Freshman Wan Roothman said he was in his dorm when partiers began causing chaos in the hallway, punching out ceiling tiles and breaking into dorm rooms on their way to the neighborhood party.
“Right before everybody left, that’s when everything happened,” Roothman said. “But most of the kids that were breaking stuff were not residents.”
Following the party, Cal Poly president Jeffrey Armstrong said he was “disappointed and disgusted” in the behavior that damaged the buildings, which was severe enough to warrant an evacuation of around 300 students.
Armstrong also noted that students “were a large portion” of the thousands who gathered at the massive block party off-campus that damaged cars and property.
“These selfish and harmful actions are unacceptable for individuals who have been granted the privilege to study, live and work in the Cal Poly community,” he said. “It is confounding and deeply disturbing that a portion of our own students so ignorantly and callously destroyed parts of our campus — including the very places they and so many other students live.“
When reached for comment Monday, Cal Poly spokesperson Keegan Koberl told The Tribune that the university would not be releasing any additional details regarding the damage on campus at this time.
”I can tell you that the university is taking this weekend’s activities very seriously, is assessing the situation and will hold students who participated in illegal activity or activity that violates our student conduct policies accountable,” Koberl said.
Residential neighborhoods report increased destruction
Like Mickelsen, Hathway Avenue resident Samantha Avalos spent most of Saturday morning playing “home defense,” and like Mickelsen, she and her roommates could not hold back the flood of people who crashed through her house.
“We were in front barricading, and I honestly don’t really know what happened, but it looks like somebody took a knife and tried to pick the lock,” Avalos said. “It looks like it was all scrambled, so for the last few days we’ve been climbing in and out of the window because the door wouldn’t open.”
She estimated more than 100 people at a time used her home’s roof as a dance floor at one point, after people discovered they could reach the roof by climbing the fences bordering the property.
Gutters, shingles and power connectors were all seriously damaged by the crush of people, while the house’s Internet connection has been knocked out ever since one person climbed on — and subsequently snapped — a cable running from the roof to a street pole, Avalos said.
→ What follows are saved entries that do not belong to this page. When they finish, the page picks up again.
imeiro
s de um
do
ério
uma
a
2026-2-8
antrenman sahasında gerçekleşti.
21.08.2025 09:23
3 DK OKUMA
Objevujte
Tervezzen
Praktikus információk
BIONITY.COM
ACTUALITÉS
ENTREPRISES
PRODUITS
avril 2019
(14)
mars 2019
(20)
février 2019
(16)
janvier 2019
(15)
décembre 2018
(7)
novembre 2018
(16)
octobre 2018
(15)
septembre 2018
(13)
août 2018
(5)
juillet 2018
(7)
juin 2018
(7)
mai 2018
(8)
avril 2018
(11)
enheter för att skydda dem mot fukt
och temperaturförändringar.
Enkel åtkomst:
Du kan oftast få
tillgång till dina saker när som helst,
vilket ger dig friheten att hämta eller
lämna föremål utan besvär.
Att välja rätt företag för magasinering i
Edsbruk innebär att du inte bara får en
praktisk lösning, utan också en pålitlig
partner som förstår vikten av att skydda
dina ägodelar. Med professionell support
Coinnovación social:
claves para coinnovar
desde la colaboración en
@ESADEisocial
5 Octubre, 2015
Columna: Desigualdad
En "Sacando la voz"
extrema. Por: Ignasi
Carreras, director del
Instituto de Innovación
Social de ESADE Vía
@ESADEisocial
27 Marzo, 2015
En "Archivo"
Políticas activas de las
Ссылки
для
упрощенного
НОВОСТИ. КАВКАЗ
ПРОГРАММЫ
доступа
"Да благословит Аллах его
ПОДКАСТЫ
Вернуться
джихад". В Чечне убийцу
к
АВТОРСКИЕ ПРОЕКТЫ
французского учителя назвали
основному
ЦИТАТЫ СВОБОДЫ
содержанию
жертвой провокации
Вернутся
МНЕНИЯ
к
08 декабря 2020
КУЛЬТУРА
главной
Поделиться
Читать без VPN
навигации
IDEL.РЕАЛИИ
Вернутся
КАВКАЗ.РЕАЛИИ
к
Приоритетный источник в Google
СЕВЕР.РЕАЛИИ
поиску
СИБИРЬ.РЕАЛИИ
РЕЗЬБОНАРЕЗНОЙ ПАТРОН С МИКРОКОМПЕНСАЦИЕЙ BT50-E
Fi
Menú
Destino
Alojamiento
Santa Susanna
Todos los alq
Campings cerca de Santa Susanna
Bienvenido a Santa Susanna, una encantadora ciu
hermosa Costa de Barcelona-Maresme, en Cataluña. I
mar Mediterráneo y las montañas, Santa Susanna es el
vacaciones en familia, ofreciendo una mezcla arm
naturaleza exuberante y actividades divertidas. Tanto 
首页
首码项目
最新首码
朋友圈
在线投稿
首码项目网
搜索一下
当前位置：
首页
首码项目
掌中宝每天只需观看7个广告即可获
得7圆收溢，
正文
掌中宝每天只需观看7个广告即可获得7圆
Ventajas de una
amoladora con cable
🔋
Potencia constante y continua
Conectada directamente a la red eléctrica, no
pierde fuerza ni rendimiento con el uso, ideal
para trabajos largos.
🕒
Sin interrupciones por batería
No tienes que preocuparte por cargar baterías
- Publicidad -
Avalos said she and her roommates were lucky to not receive the same $1,700 fines many other homes along Hathway Avenue got from police.
According to San Luis Obispo Police Department neighborhood outreach manager Christine Wallace, a full account of attendance, arrests and damage will be included in a media release next week.
Those who witnessed any crimes or violations of policy were asked to report them to the Dean of Students Office during special hours on Saturday and Sunday.
“It was an incredibly busy weekend, and we are grateful that no one was seriously injured, and we had no fatalities,” Wallace said.
Avalos and Mickelsen both said this year’s conditions were far more destructive — but not just from out-of-town party goers.
“I don’t want to put the blame on out-of-towners,” Avalos said. “I think no one wants to admit that, like, it was their own people that did this.”